Legal experts RepublicNext spoke to were of the opinion that providing such immunity would violate Article 12 of the Constitution

Image Credit: DGI

The Cabinet of Ministers has approved a proposal to draft a Bill called the National Intelligence Act to protect the duties, responsibilities, provide immunity and legal powers to State Intelligence Officers.

According to Co-Cabinet Spokesman Bandula Gunawardena, the decision was taken by the cabinet to protect Intelligence officers being targets of political vendettas.

He told the regular Cabinet Press briefing today Jan 15, that there were instances during the Yahapalana government’s rule when Intelligence officers were held in custody for longe periods and their salaries cut.

The Minister said Intelligence officers had rendered invaluable service to the country, sacrificing their lives to provide vital information to win the 30-year separatist war.

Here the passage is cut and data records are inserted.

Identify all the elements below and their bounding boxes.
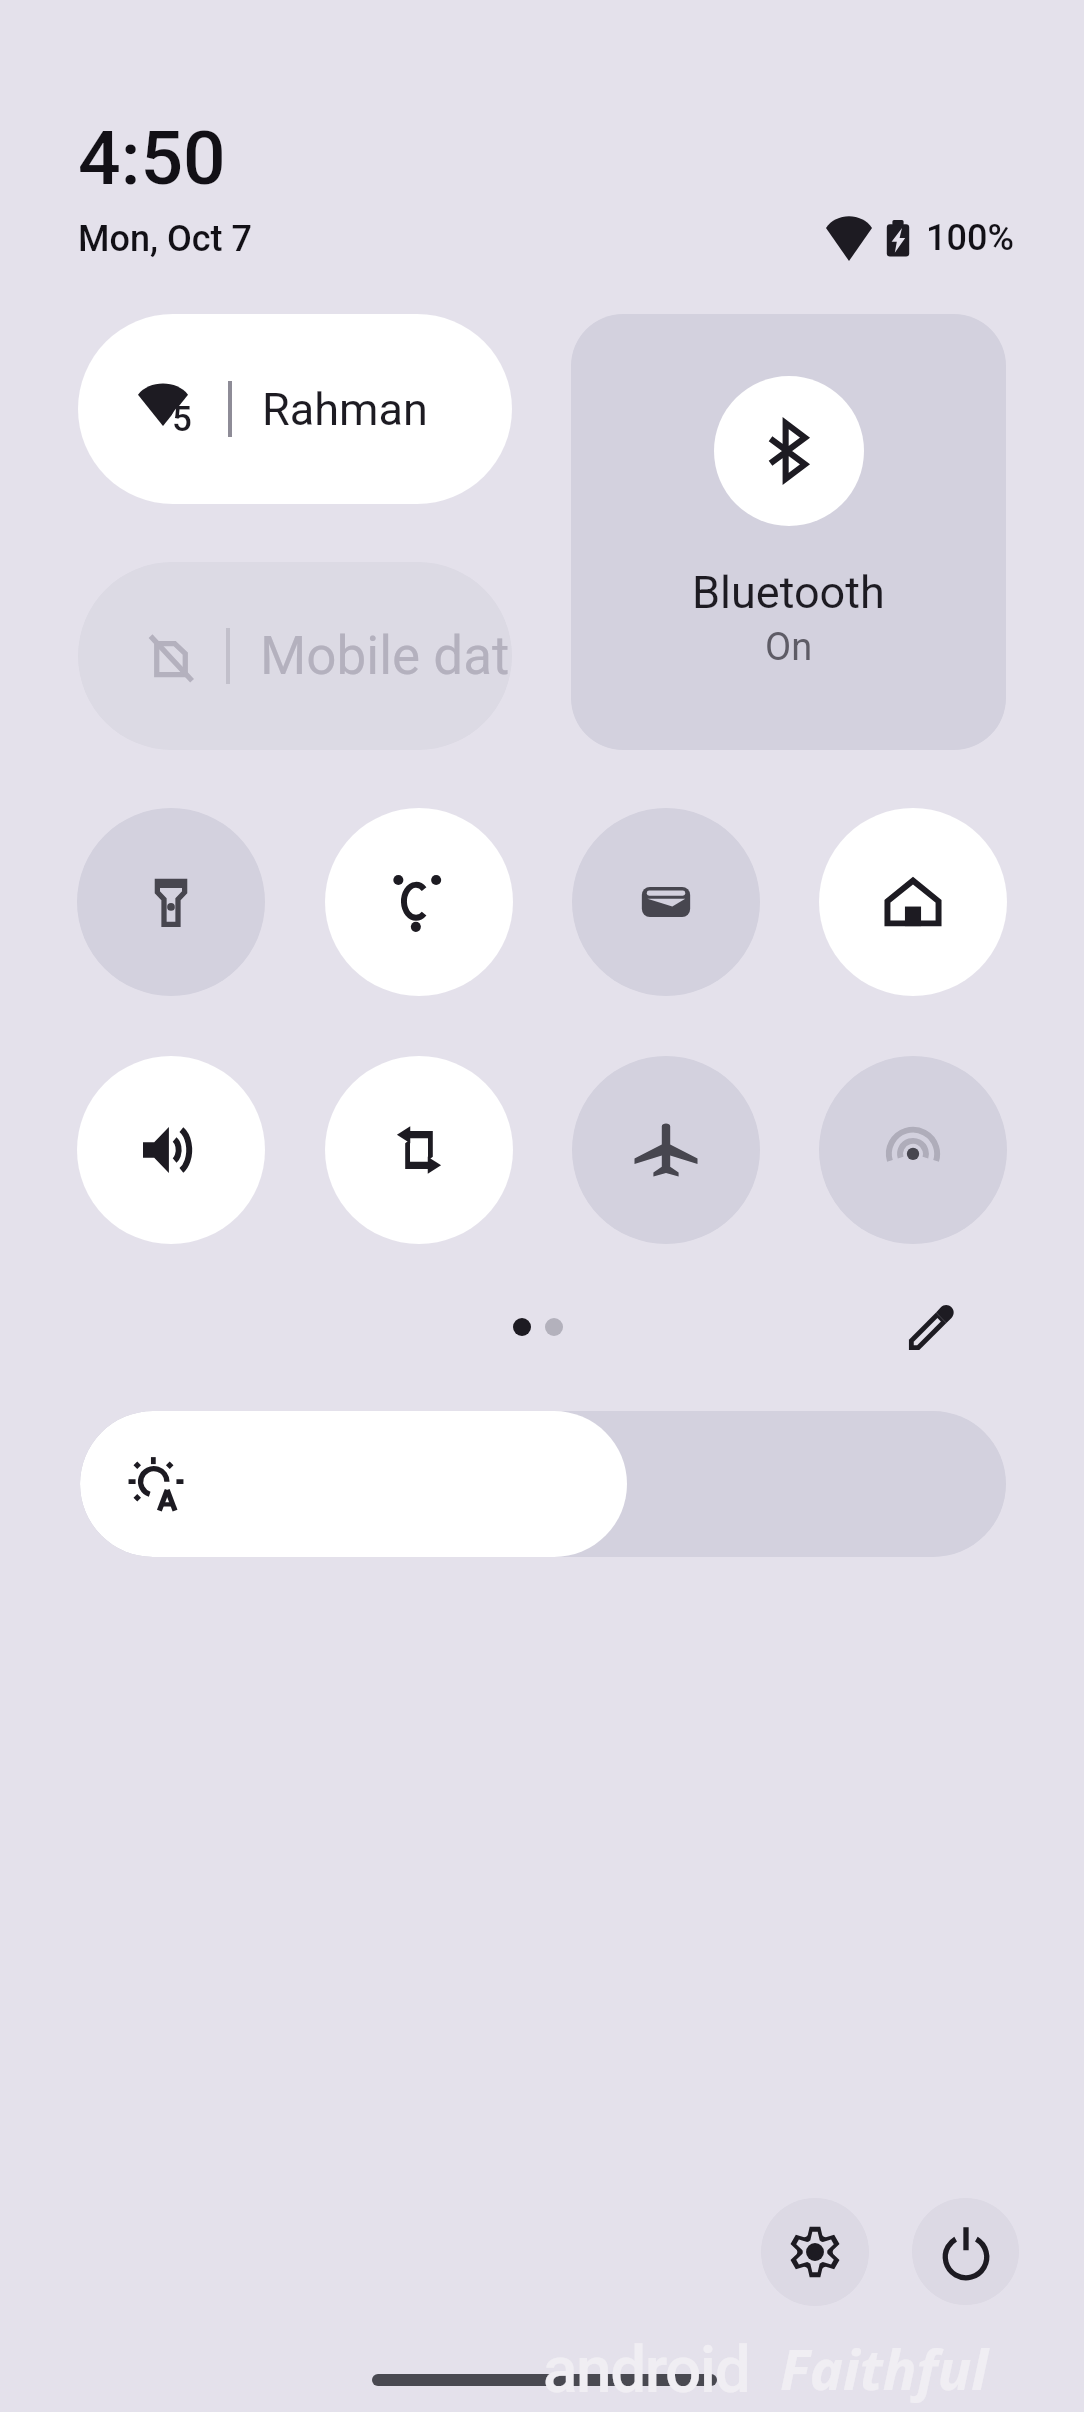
- staticText: 5: [172, 399, 192, 440]
- button[interactable]: Temperature: [325, 808, 513, 996]
- staticText: Faithful: [780, 2330, 989, 2406]
- button[interactable]: Edit tiles: [897, 1294, 965, 1362]
- staticText: Mon, Oct 7: [78, 218, 252, 260]
- button[interactable]: Home: [819, 808, 1007, 996]
- button[interactable]: Mobile data: [78, 562, 512, 750]
- staticText: 100%: [926, 217, 1014, 259]
- staticText: Bluetooth: [692, 566, 885, 619]
- button[interactable]: 5: [78, 314, 512, 504]
- button[interactable]: Hotspot: [819, 1056, 1007, 1244]
- button[interactable]: Settings: [761, 2198, 869, 2306]
- staticText: Mobile data: [260, 625, 512, 687]
- staticText: Rahman: [262, 383, 428, 436]
- button[interactable]: Power: [912, 2198, 1019, 2305]
- staticText: 4:50: [78, 114, 226, 202]
- staticText: On: [765, 625, 813, 670]
- button[interactable]: Bluetooth: [571, 314, 1006, 750]
- button[interactable]: Airplane mode: [572, 1056, 760, 1244]
- staticText: android: [543, 2333, 750, 2408]
- button[interactable]: Flashlight: [77, 808, 265, 996]
- button[interactable]: Brightness: [80, 1411, 1006, 1557]
- button[interactable]: Sound: [77, 1056, 265, 1244]
- button[interactable]: Auto rotate: [325, 1056, 513, 1244]
- button[interactable]: Wallet: [572, 808, 760, 996]
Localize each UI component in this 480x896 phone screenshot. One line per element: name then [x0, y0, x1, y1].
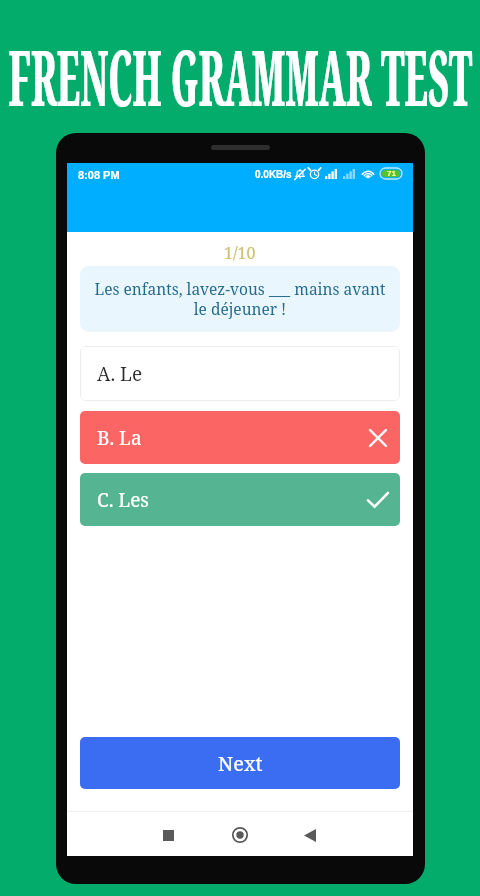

He added that the new Act will give powers for these officers to protect the sovereignty, independence and territorial integrity of the country while preventing threats from extremists and identifying specific threats to communities in the country in advance.

Legal experts RepublicNext spoke to were of the opinion that providing such immunity would violate Article 12 of the Constitution and the Bill would need a two-thirds majority in Parliament to become an Act and even require a Referendum.

Gunewardene also said that Cabinet also decided to amend the Mahapola Higher Education Scholarship Trust Fund Act based on a recommendation of the Chief Justice.

Gunawardena said that the Chief Justice has informed the government that there is a conflict of interest in hearing cases against the Mahapola scholarship in courts as the CJ Chairs the Mahapola Trust Fund Board.

He added that the Act will be amended to appoint a Supreme Court judge or another individual in the judicial system to chair the board, and said that the amendment will be brought before Parliament shortly.

Further, the Minister said that the Higher Education Ministry in the discussions with the university students who were protesting, demanding an increase in the Mahapola scholarship had said that the current government does not have the power to increase these payments it as its expenditure is limited to the vote on account.

Gunawardena also said that although the previous government increased Mahapola scholarship to Rs 5,000, only half of it was given from the trust fund while the remaining Rs 2,500 was paid by the Treasury, which cost the government Rs 2 billion annually.